Opensolr Changelog — Recent Updates & Improvements

Data Ingestion Apr 9, 2026

Improved Data Ingestion queue dashboard redesigned for scale — indexes and jobs now load progressively on click instead of all at once. Per-index progress dialog shows real-time status for each index separately. Handles thousands of jobs without performance degradation.
Improved Improved Data Ingestion enrichment pipeline — embeddings now use structured text (text_t) when available for richer semantic vectors. Sentiment analysis uses first 10 complete sentences instead of just title + description. Document size field now computed automatically.

Improved Full CJK and UTF-8 safety across the entire enrichment pipeline. Japanese, Chinese, emoji, and accented characters no longer crash batch processing. All text is sanitized before embedding, Solr push, and JSON encoding. One malformed byte in a PDF can never kill an entire batch again.
Improved Ingestion API now skips individual duplicate documents instead of rejecting the entire batch. One duplicate URI no longer blocks 49 other documents from being indexed. The Ingestion Queue also auto-refreshes every 20 seconds when jobs are pending.

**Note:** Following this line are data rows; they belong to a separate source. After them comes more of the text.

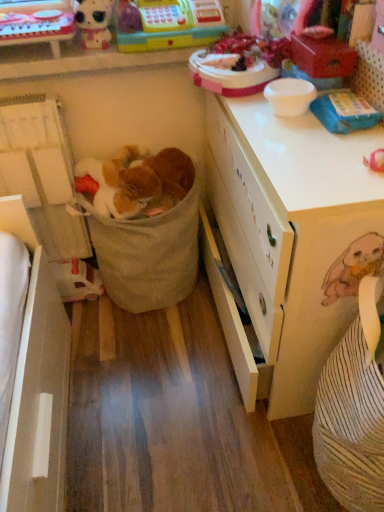 This screenshot has width=384, height=512. Describe the element at coordinates (174, 25) in the screenshot. I see `plastic toy cash register at upper center, the second toy in the top-to-bottom sequence` at that location.

Describe the element at coordinates (296, 233) in the screenshot. I see `white matte desk at center` at that location.

Measure the distance between matte plastic doll at upper left, placed as the 1th toy when sorted from top to bottom, and camera.

matte plastic doll at upper left, placed as the 1th toy when sorted from top to bottom, is 4.08 feet from camera.

This screenshot has height=512, width=384. I want to click on matte plastic doll at upper left, placed as the 1th toy when sorted from top to bottom, so (94, 22).

Measure the distance between beige fabric laundry basket at center and camera.

beige fabric laundry basket at center is 4.39 feet from camera.

Measure the distance between point (x=112, y=181) and camera.

4.48 feet.

Where is `matte plastic toy at upper left`? matte plastic toy at upper left is located at coordinates (36, 22).

Considering the points (208, 12) and (180, 189), which point is behind, point (208, 12) or point (180, 189)?

Positioned behind is point (180, 189).

Can you confirm if plastic toy cash register at upper center, arranged as the third toy when ordered from the bottom, is taller than burlap sack at center, the third toy viewed from the top?

Yes.

From the image's perspective, is plastic toy cash register at upper center, the second toy in the top-to-bottom sequence, located beneath burlap sack at center, the third toy viewed from the top?

No.

Is the surface of plastic toy cash register at upper center, arranged as the third toy when ordered from the bottom, in direct contact with burlap sack at center, acting as the 2th toy starting from the bottom?

They are not placed beside each other.

Consider the image. Considering the positions of objects white plastic toy at lower left, the fourth toy from the top, and burlap sack at center, the third toy viewed from the top, in the image provided, who is more to the right, white plastic toy at lower left, the fourth toy from the top, or burlap sack at center, the third toy viewed from the top,?

burlap sack at center, the third toy viewed from the top, is more to the right.

Measure the distance from white plastic toy at lower left, the fourth toy from the top, to burlap sack at center, the third toy viewed from the top.

They are 16.02 inches apart.

From the image's perspective, which is below, white plastic toy at lower left, the fourth toy from the top, or burlap sack at center, the third toy viewed from the top?

white plastic toy at lower left, the fourth toy from the top, is shown below in the image.

In order to click on toy located behind the burlap sack at center, the third toy viewed from the top in this screenshot , I will do `click(76, 280)`.

Which is closer, (180, 151) or (313, 343)?

Point (180, 151) is positioned farther from the camera compared to point (313, 343).

Consider the image. In terms of width, does burlap sack at center, acting as the 2th toy starting from the bottom, look wider or thinner when compared to white matte desk at center?

burlap sack at center, acting as the 2th toy starting from the bottom, is thinner than white matte desk at center.

From the image's perspective, is burlap sack at center, the third toy viewed from the top, below white matte desk at center?

No, from the image's perspective, burlap sack at center, the third toy viewed from the top, is not beneath white matte desk at center.

Locate an element on the screen. the 2nd toy to the left when counting from the white matte desk at center is located at coordinates (138, 181).

Can you confirm if matte plastic doll at upper left, which ranks as the 4th toy in bottom-to-top order, is wider than white matte desk at center?

In fact, matte plastic doll at upper left, which ranks as the 4th toy in bottom-to-top order, might be narrower than white matte desk at center.

Is point (89, 23) farther from camera compared to point (313, 392)?

Yes, point (89, 23) is behind point (313, 392).

Is white matte desk at center located within matte plastic doll at upper left, placed as the 1th toy when sorted from top to bottom?

That's incorrect, white matte desk at center is not inside matte plastic doll at upper left, placed as the 1th toy when sorted from top to bottom.

Considering the sizes of matte plastic doll at upper left, which ranks as the 4th toy in bottom-to-top order, and white matte desk at center in the image, is matte plastic doll at upper left, which ranks as the 4th toy in bottom-to-top order, taller or shorter than white matte desk at center?

Considering their sizes, matte plastic doll at upper left, which ranks as the 4th toy in bottom-to-top order, has less height than white matte desk at center.

Visually, is burlap sack at center, the third toy viewed from the top, positioned to the left or to the right of matte plastic toy at upper left?

From the image, it's evident that burlap sack at center, the third toy viewed from the top, is to the right of matte plastic toy at upper left.

Based on the photo, can you confirm if burlap sack at center, the third toy viewed from the top, is smaller than matte plastic toy at upper left?

Actually, burlap sack at center, the third toy viewed from the top, might be larger than matte plastic toy at upper left.

Could you measure the distance between burlap sack at center, acting as the 2th toy starting from the bottom, and matte plastic toy at upper left?

17.26 inches.

Is beige fabric laundry basket at center completely or partially inside plastic toy cash register at upper center, the second toy in the top-to-bottom sequence?

No, beige fabric laundry basket at center is located outside of plastic toy cash register at upper center, the second toy in the top-to-bottom sequence.

Is plastic toy cash register at upper center, arranged as the third toy when ordered from the bottom, turned away from beige fabric laundry basket at center?

No, plastic toy cash register at upper center, arranged as the third toy when ordered from the bottom,'s orientation is not away from beige fabric laundry basket at center.

From a real-world perspective, relative to beige fabric laundry basket at center, is plastic toy cash register at upper center, the second toy in the top-to-bottom sequence, vertically above or below?

In terms of real-world spatial position, plastic toy cash register at upper center, the second toy in the top-to-bottom sequence, is above beige fabric laundry basket at center.

Considering the positions of point (206, 44) and point (184, 219), is point (206, 44) closer or farther from the camera than point (184, 219)?

Point (206, 44) is closer to the camera than point (184, 219).

Can you confirm if matte plastic doll at upper left, placed as the 1th toy when sorted from top to bottom, is positioned to the right of white plastic toy at lower left, the fourth toy from the top?

Indeed, matte plastic doll at upper left, placed as the 1th toy when sorted from top to bottom, is positioned on the right side of white plastic toy at lower left, the fourth toy from the top.

Considering the points (104, 21) and (89, 270), which point is behind, point (104, 21) or point (89, 270)?

The point (89, 270) is farther.

Is matte plastic doll at upper left, placed as the 1th toy when sorted from top to bottom, positioned with its back to white plastic toy at lower left, the fourth toy from the top?

No, matte plastic doll at upper left, placed as the 1th toy when sorted from top to bottom, is not facing the opposite direction of white plastic toy at lower left, the fourth toy from the top.

From the image's perspective, which one is positioned higher, matte plastic doll at upper left, placed as the 1th toy when sorted from top to bottom, or white plastic toy at lower left, the fourth toy from the top?

matte plastic doll at upper left, placed as the 1th toy when sorted from top to bottom, appears higher in the image.

Where is `the 1st toy directly above the burlap sack at center, acting as the 2th toy starting from the bottom (from a real-world perspective)`? The width and height of the screenshot is (384, 512). the 1st toy directly above the burlap sack at center, acting as the 2th toy starting from the bottom (from a real-world perspective) is located at coordinates (174, 25).

Identify the location of the 2nd toy counting from the right of the white plastic toy at lower left, placed as the first toy when sorted from bottom to top. The width and height of the screenshot is (384, 512). (138, 181).

Based on their spatial positions, is white matte desk at center or matte plastic toy at upper left further from matte plastic doll at upper left, which ranks as the 4th toy in bottom-to-top order?

white matte desk at center.

Based on their spatial positions, is beige fabric laundry basket at center or matte plastic toy at upper left closer to white plastic toy at lower left, the fourth toy from the top?

Based on the image, beige fabric laundry basket at center appears to be nearer to white plastic toy at lower left, the fourth toy from the top.

From the image, which object appears to be farther from beige fabric laundry basket at center, burlap sack at center, acting as the 2th toy starting from the bottom, or plastic toy cash register at upper center, the second toy in the top-to-bottom sequence?

plastic toy cash register at upper center, the second toy in the top-to-bottom sequence, is positioned further to the anchor beige fabric laundry basket at center.

When comparing their distances from matte plastic toy at upper left, does burlap sack at center, acting as the 2th toy starting from the bottom, or white matte desk at center seem further?

white matte desk at center is further to matte plastic toy at upper left.

Based on their spatial positions, is beige fabric laundry basket at center or white matte desk at center further from burlap sack at center, acting as the 2th toy starting from the bottom?

white matte desk at center is further to burlap sack at center, acting as the 2th toy starting from the bottom.

Based on their spatial positions, is matte plastic doll at upper left, placed as the 1th toy when sorted from top to bottom, or beige fabric laundry basket at center further from plastic toy cash register at upper center, the second toy in the top-to-bottom sequence?

beige fabric laundry basket at center is further to plastic toy cash register at upper center, the second toy in the top-to-bottom sequence.

From the image, which object appears to be farther from white matte desk at center, matte plastic doll at upper left, placed as the 1th toy when sorted from top to bottom, or beige fabric laundry basket at center?

matte plastic doll at upper left, placed as the 1th toy when sorted from top to bottom, lies further to white matte desk at center than the other object.

Looking at the image, which one is located closer to burlap sack at center, the third toy viewed from the top, beige fabric laundry basket at center or white plastic toy at lower left, the fourth toy from the top?

beige fabric laundry basket at center lies closer to burlap sack at center, the third toy viewed from the top, than the other object.

In order to click on laundry basket between matte plastic toy at upper left and white plastic toy at lower left, the fourth toy from the top, vertically in this screenshot , I will do `click(148, 254)`.

Locate an element on the screen. laundry basket between matte plastic doll at upper left, which ranks as the 4th toy in bottom-to-top order, and white plastic toy at lower left, the fourth toy from the top, from top to bottom is located at coordinates (148, 254).

Where is `desk between matte plastic doll at upper left, placed as the 1th toy when sorted from top to bottom, and beige fabric laundry basket at center vertically`? This screenshot has width=384, height=512. desk between matte plastic doll at upper left, placed as the 1th toy when sorted from top to bottom, and beige fabric laundry basket at center vertically is located at coordinates (296, 233).

I want to click on cabinetry between matte plastic doll at upper left, which ranks as the 4th toy in bottom-to-top order, and burlap sack at center, acting as the 2th toy starting from the bottom, vertically, so click(x=36, y=22).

Improved Cleaner error display in the ingestion queue table. Error columns now show a short summary like "30 ok, 20 doc(s) failed — click for details" instead of the full raw error. Click the message to open the Job Detail modal with the complete breakdown per document.
Improved Detailed Solr error reporting in the Data Ingestion Queue. When a document fails at the Solr level — unknown field, type mismatch, schema violation — the exact error from Solr is captured and shown in the Job Detail modal. No more guessing why a document was rejected.